- Nigdy się nie odwoływałem do głosów żadnej partii, zawsze podkreślałem, że się odwołuję do mieszkańców i sądzę, że to rozsądek mieszkańców, rozeznanie, dokonania, które został zrobione, zadecydowały o takim wyniku - powiedział Majchrowski po ogłoszeniu sondażowych wyników.
Majchrowski pytany był - w kontekście oświadczenia kandydata PiS Andrzeja Dudy, który po porażce w pierwszej turze negatywnie ocenił kandydaturę Kracika, a decyzję w sprawie głosowania na Majchrowskiego pozostawił swoim wyborcom - o spekulacje, że jednym z wiceprezydentów Krakowa zostanie przedstawiciel PiS. - Jeszcze do mnie ta wiadomość nie dotarła - odpowiedział. Pytany, czy kolejna kadencja jest mu potrzebna po to, by kandydować na prezydenta Polski, przypomniał, że "taką propozycję miał w tych wyborach i nie wyraził zgody na kandydowanie". - Nie jestem zainteresowany, nie lubię się przeprowadzać poza Kraków i zamierzam tu cały czas być bez przenoszenia się do Warszawy - zapewnił.
Z kolei Kracik podkreślił, że decyzję wyborców przyjmuje "z uszanowaniem i pokorą". - 40 procent to wynik lepszy niż osiągnęła PO w Krakowie, więc na pewno nie zawiodłem PO, która mnie popierała, to dla mnie bardzo istotne - powiedział, komentując sondażowe wyniki II tury wyborów w Krakowie.
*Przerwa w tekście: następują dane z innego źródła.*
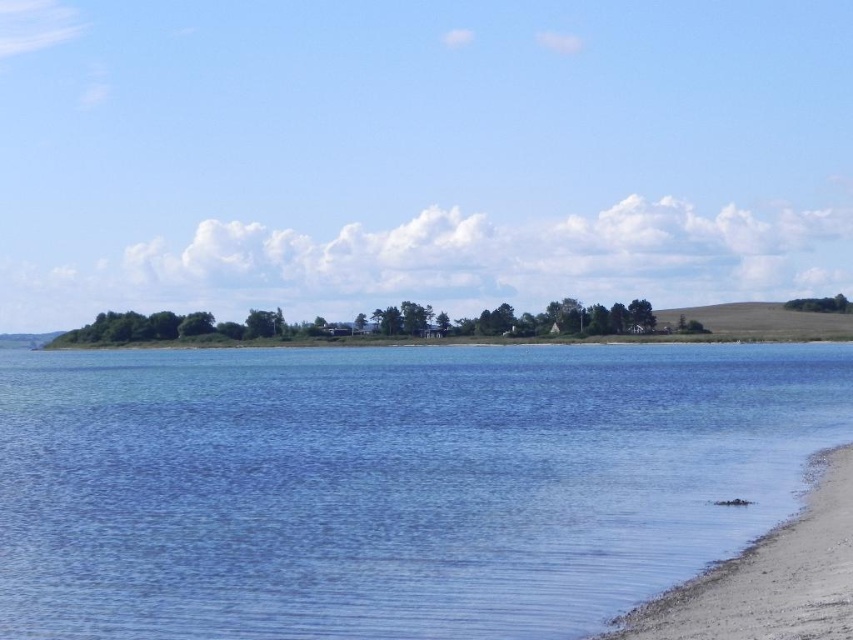 Between blue water at center and gray gravelly sand at lower right, which one is positioned lower?

Positioned lower is gray gravelly sand at lower right.

Describe the element at coordinates (392, 484) in the screenshot. I see `blue water at center` at that location.

This screenshot has height=640, width=853. What are the coordinates of `blue water at center` in the screenshot? It's located at (392, 484). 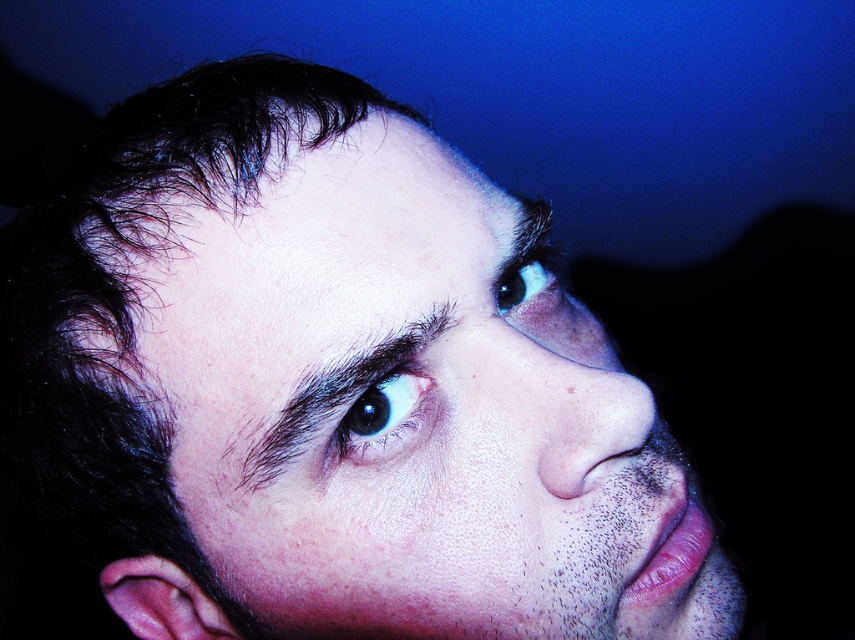 Based on the scene description, where is the smooth skin nose at center located in terms of coordinates?

The smooth skin nose at center is located at coordinates point [590,424].

You are a photographer trying to capture a close portrait. You have a camera with a 50mm lens and are currently positioned 12 inches away from the dark brown hair at upper center. To ensure the subject fills the frame properly, should you move closer or farther away?

The dark brown hair at upper center and viewer are 10.98 inches apart. Since you are currently 12 inches away, which is slightly farther than the ideal distance, you should move closer by approximately 1.02 inches to achieve the optimal framing.

You are a photographer adjusting the lighting for a portrait. You notice the black glossy eye at center and the blue glossy eye at upper center. How far apart are these two eyes in inches?

The black glossy eye at center is 2.76 inches away from the blue glossy eye at upper center. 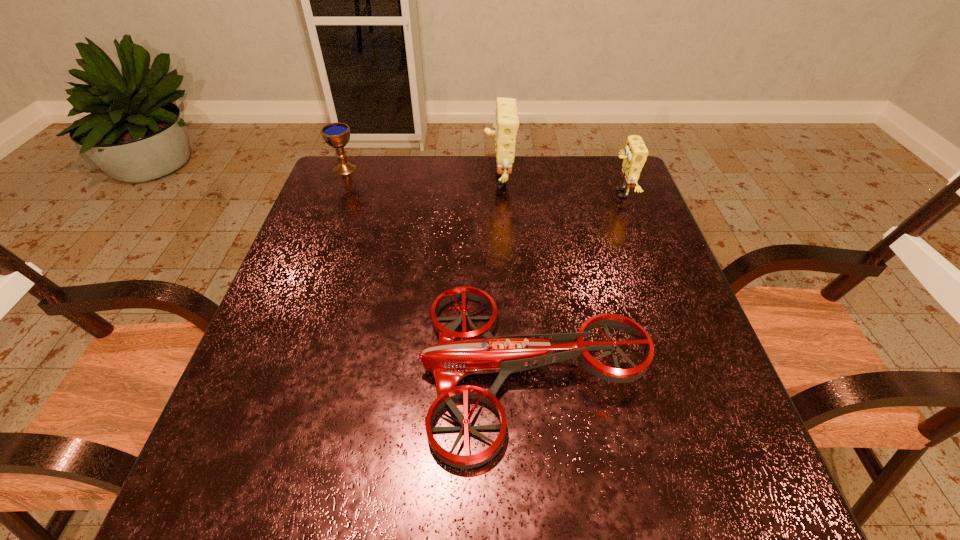 Where is `vacant region located on the face of the taller sponge`? vacant region located on the face of the taller sponge is located at coordinates (366, 178).

Identify the location of blank space located 0.060m on the face of the shorter sponge. The height and width of the screenshot is (540, 960). (588, 194).

You are a GUI agent. You are given a task and a screenshot of the screen. Output one action in this format:
    pyautogui.click(x=<x>, y=<y>)
    Task: Click on the vacant space located 0.200m on the face of the shorter sponge
    
    Given the screenshot: What is the action you would take?
    pos(540,194)

Identify the location of vacant space located 0.200m on the face of the shorter sponge. The width and height of the screenshot is (960, 540). (540, 194).

Image resolution: width=960 pixels, height=540 pixels. What are the coordinates of `vacant space located 0.230m on the right of the chalice` in the screenshot? It's located at (434, 168).

At what (x,y) coordinates should I click in order to perform the action: click on free space located on the back of the drone. Please return your answer as a coordinate pair (x, y). Image resolution: width=960 pixels, height=540 pixels. Looking at the image, I should click on (517, 213).

Find the location of a particular element. This screenshot has height=540, width=960. chalice positioned at the far edge is located at coordinates (337, 135).

Identify the location of object that is at the near edge. The width and height of the screenshot is (960, 540). (458, 354).

Image resolution: width=960 pixels, height=540 pixels. What are the coordinates of `object that is at the left edge` in the screenshot? It's located at (337, 135).

Identify the location of sponge at the right edge. (635, 154). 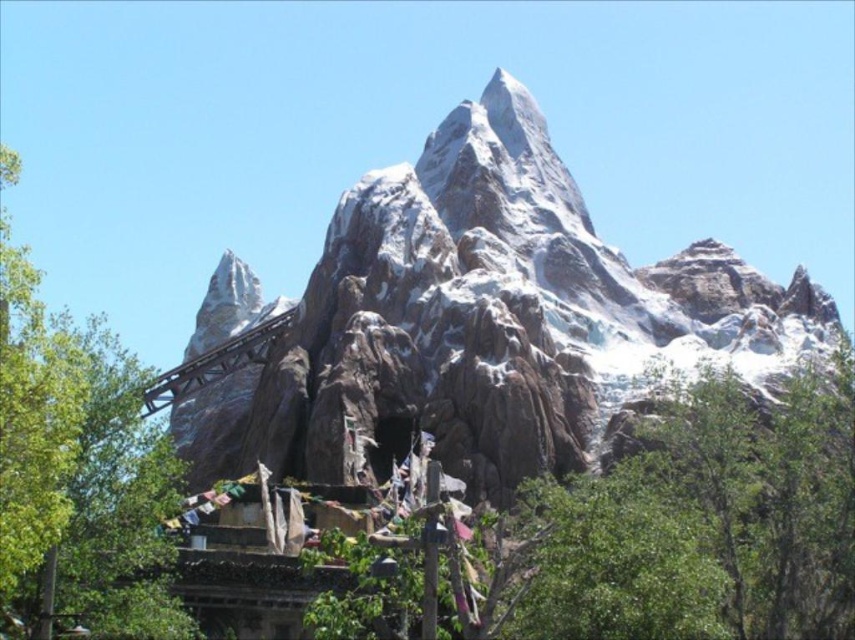 Question: Does green leafy tree at center appear on the right side of green leafy tree at left?

Choices:
 (A) yes
 (B) no

Answer: (A)

Question: Which point is farther to the camera?

Choices:
 (A) (774, 484)
 (B) (160, 573)

Answer: (A)

Question: Is green leafy tree at center to the right of green leafy tree at left from the viewer's perspective?

Choices:
 (A) yes
 (B) no

Answer: (A)

Question: Which point is closer to the camera?

Choices:
 (A) (608, 563)
 (B) (80, 506)

Answer: (A)

Question: Does green leafy tree at center have a greater width compared to green leafy tree at left?

Choices:
 (A) no
 (B) yes

Answer: (A) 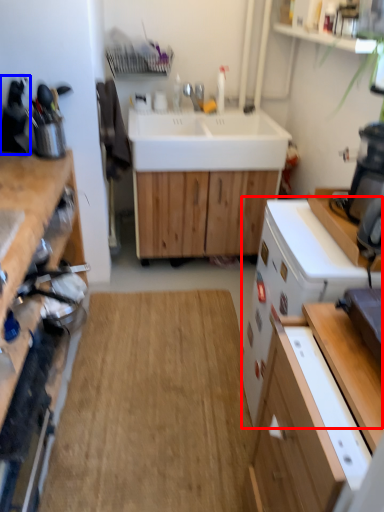 Question: Which point is closer to the camera, dish washer (highlighted by a red box) or appliance (highlighted by a blue box)?

Choices:
 (A) dish washer
 (B) appliance

Answer: (A) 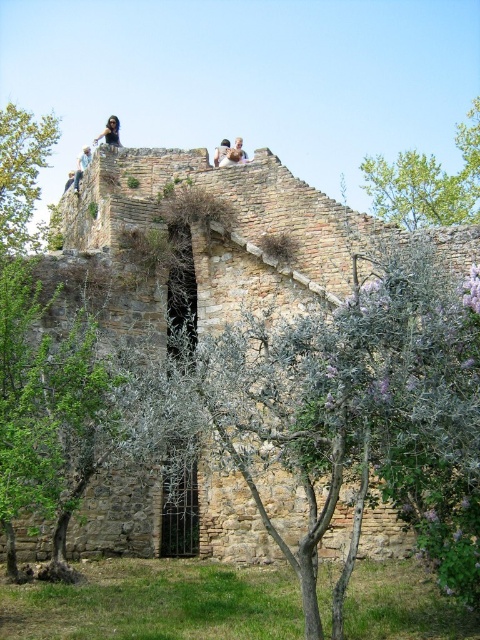 Between green leafy olive tree at center and dark brown leather jacket at upper center, which one is positioned lower?

green leafy olive tree at center is lower down.

Measure the distance between point (253, 449) and camera.

179.82 feet

Describe the element at coordinates (342, 416) in the screenshot. Image resolution: width=480 pixels, height=640 pixels. I see `green leafy olive tree at center` at that location.

What are the coordinates of `green leafy olive tree at center` in the screenshot? It's located at (342, 416).

Is point (237, 138) positioned in front of point (72, 180)?

No, (237, 138) is further to viewer.

At what (x,y) coordinates should I click in order to perform the action: click on light brown hair at upper center. Please return your answer as a coordinate pair (x, y). The height and width of the screenshot is (640, 480). Looking at the image, I should click on (239, 150).

Can you confirm if dark hair at upper center is wider than dark brown hair at upper center?

Yes.

Does point (105, 140) come in front of point (68, 186)?

Yes, point (105, 140) is in front of point (68, 186).

The width and height of the screenshot is (480, 640). What are the coordinates of `dark hair at upper center` in the screenshot? It's located at (109, 131).

Locate an element on the screen. This screenshot has height=640, width=480. dark hair at upper center is located at coordinates (109, 131). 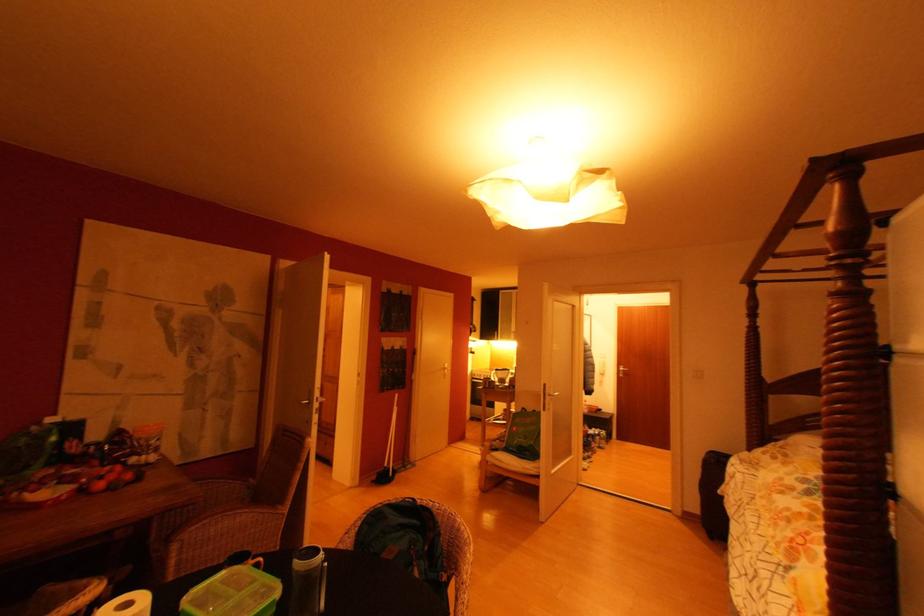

Pytany, jak będzie po wyborach wyglądała współpraca między nim - wojewodą małopolskim, a Majchrowskim, odparł: - Wojewoda ma swoje obowiązki, prezydent ma swoje obowiązki, poruszmy się w granicach prawa i wszystko, co Krakowowi służy, tak jak służy Małopolsce, jest załatwiane w terminie, rzetelnie i z całym entuzjazmem.